Well if it isn't Thursday again. In the news: Potential movement (for real, though) on the Scarborough subway extension, experts say Canadian cities like ours probably need to upgrade their storm systems, Wheel-Trans was watching you (in a bad way) but now they're not, and GO Transit is giving $100 in Presto money to some of its passengers stranded on a train Monday.
There may actually be movement on a firm deal to build a subway extension in Scarborough. Despite the provincial transit agency Metrolinx stating last week that the city would be on its own if it wanted the subway, the Ontario government and the City of Toronto are apparently in talks to push ahead with it, and to cancel the previously approved light-rail line.
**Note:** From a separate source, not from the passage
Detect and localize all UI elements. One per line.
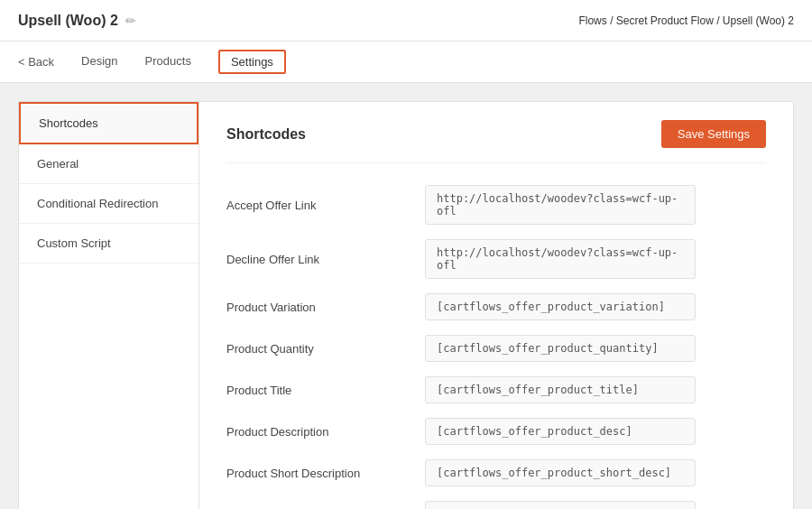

Engineers and municipal planners say that this week’s storms in Toronto, as well as the floods that happened last month in Southern Alberta, demonstrate that superior urban storm systems are needed in Canadian cities—ones that take into account the anticipated increase in severe weather occurrences. Fun.
A sketchy transit surveillance program that you almost certainly didn’t know existed has been suspended. Apparently, surveillance cameras were added to Wheel-Trans vehicles between 2006 and 2008 as a means of increasing safety. Two years later, the cameras began to be used as a way to determine if passengers were legitimately disabled, or just pretending to be. You’ve never heard of it because the so-called “Questionable Rider” program came about, apparently, without any public consultation. And now it’s over. It’s kinda like when your friend tells you they swiped your phone to see if you would notice, but you didn’t, and you feel weird and violated, but also relieved.
GO Transit is giving money to riders who were stuck on the Richmond Hill train that got flooded and stalled during Monday night’s storm. It’s not cold hard cash, mind you, but $100 in credit on their Presto cards, or, if they don’t yet have a card, a chance to get one filled with $100.